Hello, Radio Readers. I’m Jane Holwerda from Dodge City, Kansas. Our Spring Read, Cultures in a Common Land, invites us to think about conflicts between our ways of life and the customs, habits, and traditions of others. We began our spring read with Barbara Kingsolver’s Poisonwood Bible, a novel that plunks a 1950’s family from the American South into the middle of the African Congo. Not versed in the customs or the geography of the land, and slow to learn, each member of the Price family adapts or dies. In which character, I wonder, do we see something of ourselves? Could we expect different outcomes, a different ending, if more of the characters had, like Anatole, been willing to act like cultural guides, to teach and explain, and like Leah, interested and willing to learn?
Anne Fadiman’s The Spirit Catches You and You Fall Down: A Hmong Child, Her American Doctors, and the Collision of Two Cultures helps me appreciate that mediating the complexities of cross-cultural communications takes a lot more than good dialogue. Fadiman’s work is described as an informal cultural anthropology and it depicts cultural conflicts rooted in beliefs about health and illness. Specifically, Fadiman explores attitudes and practices of medical practitioners in California when attempting to treat the Hmong, an Asian group that believes that illness is caused by spirits and spiritual unease.
When young child Lia Lee is diagnosed as epileptic by her American physicians, they prescribe medication to control what they view as a neurological disorder. Lia’s Hmong family resist, using healing methods and rituals to appeal to spirits as is traditional to their culture.
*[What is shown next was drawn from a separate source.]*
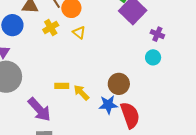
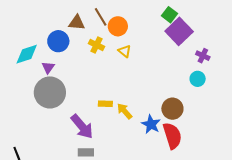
yellow cross: (51, 27) -> (96, 45), turned -35
brown circle: (119, 84) -> (172, 109), moved
blue star: (108, 105) -> (151, 124), turned 30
Of course, the interactions between the Lees and the physicians is further complicated by a lack of shared language. An unhappy and unsatisfying ending to Lia’s story seems inevitable. Fadiman includes rich background information on the history and culture of the Hmong to help readers appreciate the choices they make. Fadiman also portrays the extent to which health care providers, social workers, and the American legal system tried to instruct the Lees to follow medical advice.
Join us here on HPPR as Dr Phillip Periman, retired oncologist/hematologist and educator from Amarillo, leads us through Fadiman’s The Spirit Catches You, a factual account, empathetically told, about conflict and healing. You can also follow us on Facebook as we continue our exploration of Cultures in a Common Land.
For HPPR’s Radio Readers, I’m Jane Holwerda, from Dodge City, Kansas.